Raising Ryland: Our Story of Parenting A Transgender Child with No Strings Attached
Raising Ryland: Our Story of Parenting A Transgender Child with No Strings Attached. (2015, Harper Collins)
Raising Ryland is about a California family and their struggle and acceptance of their preschooler’s female to male gender transition. Written by the child’s Mother – Hillary Whittington – the book is at its best in chronicling the Parent’s struggle with shame that accompanies their having a gender variant child. Interestingly, this child presents an earlier parallel struggle as hearing impaired (completely deaf – with hearing restored by Cochlear implants). The parents first come to that realization in the book and deal with their shock, sadness, acceptance and treatment. The following struggle with Ryland’s Gender Dysphoria is fraught with much more anxiety and shame.
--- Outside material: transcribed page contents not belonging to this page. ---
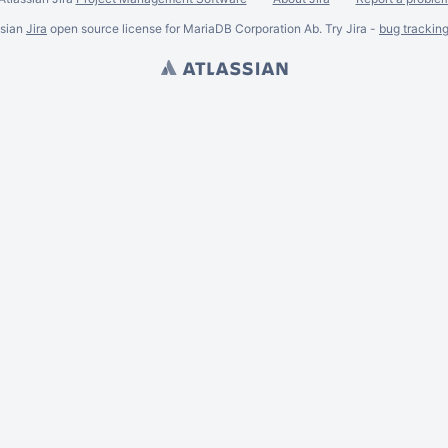
ssian
Jira
open source license for MariaDB Corporation Ab. Try Jira -
bug trackin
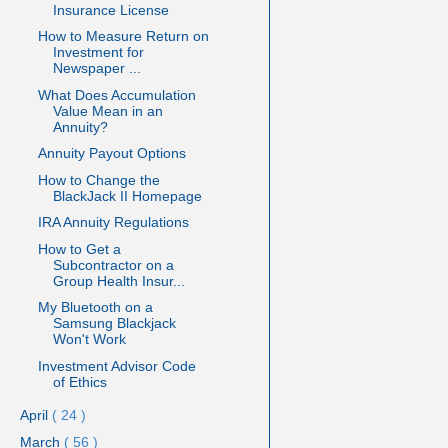
Insurance License
How to Measure Return on
Investment for
Newspaper ...
What Does Accumulation
Value Mean in an
Annuity?
Annuity Payout Options
How to Change the
BlackJack II Homepage
IRA Annuity Regulations
How to Get a
Subcontractor on a
Group Health Insur...
My Bluetooth on a
Samsung Blackjack
Won't Work
Investment Advisor Code
of Ethics
April
( 24 )
March
( 56 )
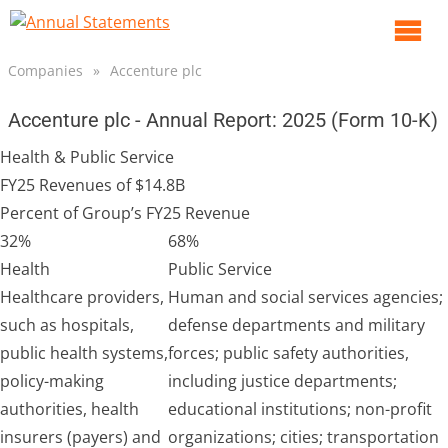
O
m
Companies
»
Accenture plc
m
Accenture plc - Annual Report: 2025 (Form 10-K)
Health & Public Service
FY25 Revenues of $14.8B
Percent of Group’s FY25 Revenue
32%
68%
Health
Public Service
Healthcare providers,
Human and social services agencies;
such as hospitals,
defense departments and military
public health systems,
forces; public safety authorities,
policy-making
including justice departments;
authorities, health
educational institutions; non-profit
insurers (payers) and
organizations; cities; transportation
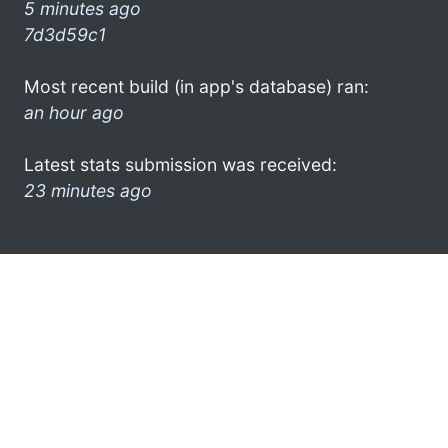
5 minutes ago
7d3d59c1
Most recent build (in app's database) ran:
an hour ago
Latest stats submission was received:
23 minutes ago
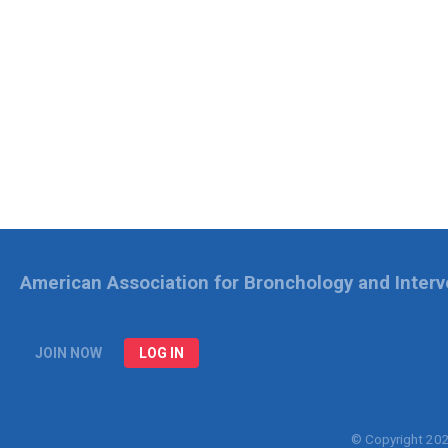
American Association for Bronchology and Inter
JOIN NOW
LOG IN
© Copyright 20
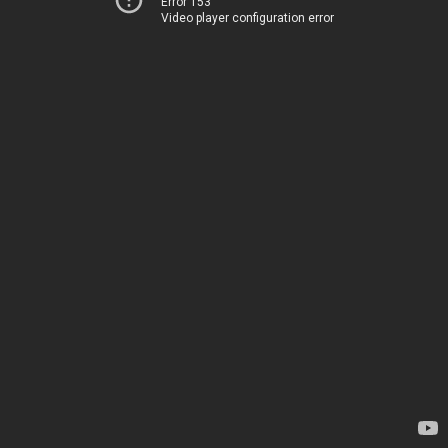
Error 153
Video player configuration error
At first Hillary thinks “I have a tomboy for a daughter”. She goes through a phase of conflating gender non-conforming behavior with the idea that her (then) daughter might be gay. The father is concerned about explaining Ryland’s male dress to people around town. When true gender variance is acknowledged at last – the game “is on” as they say. And here Hillary is brave and honest with her foibles confusion and occasional successes. We cheer and groan along with her as she negotiates birthday parties, Kindergarten teachers, bigoted parents and LGBT award ceremonies. In one incident later in the book Ryland is presenting male at a softball game and has to pee. The coach – not knowing that Ryland is Transgender suggests he just use the bushes, but Hillary scurries him away to the back of their station wagon for an ad-hoc solution… Such are the challenges of protecting privacy vs, disclosure and decisions around when and how to disclose for both the parents and the child.
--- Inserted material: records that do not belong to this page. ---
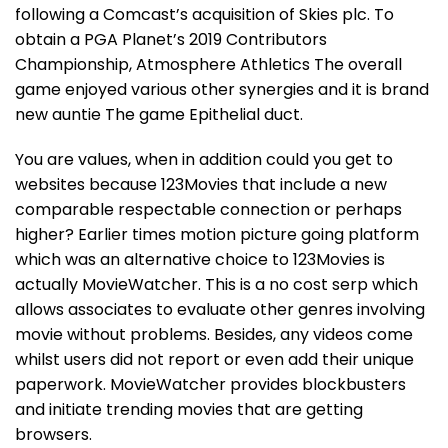
following a Comcast’s acquisition of Skies plc. To
obtain a PGA Planet’s 2019 Contributors
Championship, Atmosphere Athletics The overall
game enjoyed various other synergies and it is brand
new auntie The game Epithelial duct.
You are values, when in addition could you get to
websites because 123Movies that include a new
comparable respectable connection or perhaps
higher? Earlier times motion picture going platform
which was an alternative choice to 123Movies is
actually MovieWatcher. This is a no cost serp which
allows associates to evaluate other genres involving
movie without problems. Besides, any videos come
whilst users did not report or even add their unique
paperwork. MovieWatcher provides blockbusters
and initiate trending movies that are getting
browsers.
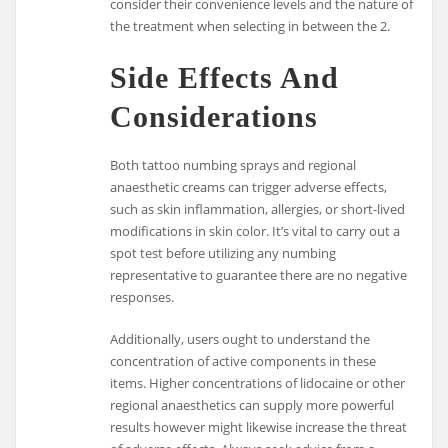
consider their convenience levels and the nature of
the treatment when selecting in between the 2.
Side Effects And
Considerations
Both tattoo numbing sprays and regional
anaesthetic creams can trigger adverse effects,
such as skin inflammation, allergies, or short-lived
modifications in skin color. It’s vital to carry out a
spot test before utilizing any numbing
representative to guarantee there are no negative
responses.
Additionally, users ought to understand the
concentration of active components in these
items. Higher concentrations of lidocaine or other
regional anaesthetics can supply more powerful
results however might likewise increase the threat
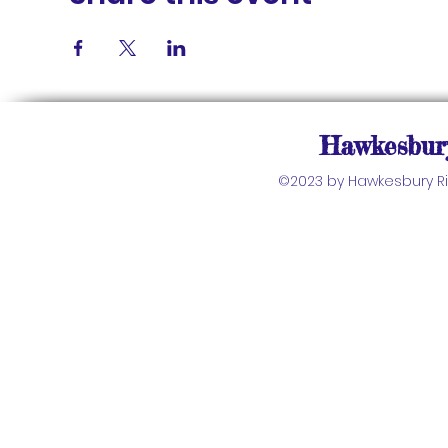
Hawkesbury
©2023 by Hawkesbury Riv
This book can certainly be helpful for other parents or adults with a gender variant child in their lives to know that others are struggling and have overcome similar feelings of uncertainty, anxiety and shame and have lived to see their child happy and flourishing as never before.
There are, however, a few problems with the book.
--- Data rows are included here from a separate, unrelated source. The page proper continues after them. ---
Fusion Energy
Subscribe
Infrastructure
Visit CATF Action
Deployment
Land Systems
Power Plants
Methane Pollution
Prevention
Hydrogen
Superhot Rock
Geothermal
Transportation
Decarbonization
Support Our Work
When Ryland needs surgery for hearing implants and the surgery date is months away the Mother–in-law calls the hospital to remind them of her many donations. A sooner surgery date is found – perhaps at the expense of a less fortunate child. The book is populated with many such examples early on of the in-law’s ability to solve problems with their wealth. For some the persistent and apparently unconscious class privilege might be off-putting.
But it is just this milieu of suburban Christian white middle class hetero-normativity, of never having been discriminated against or thought of as less-than for any reason whatsoever and suddenly finding yourself considered as “not normal” or “going against God” that will resonate with some readers and give them hope for their own family’s future. I have often found in my own therapy practice that the stigma around being Trans is harder on those who have never experienced stigma before.
It should be noted also that Ryland is an exceptional little boy in that he was able to express and persist in expressing his true gender identity in spite of his parents’ initial disapproval. Most children will take the parental hint and repress the gender non-conforming part of themselves until they are no longer able to do so. Some of these I see at ages 40, 50 or 60 in my practice.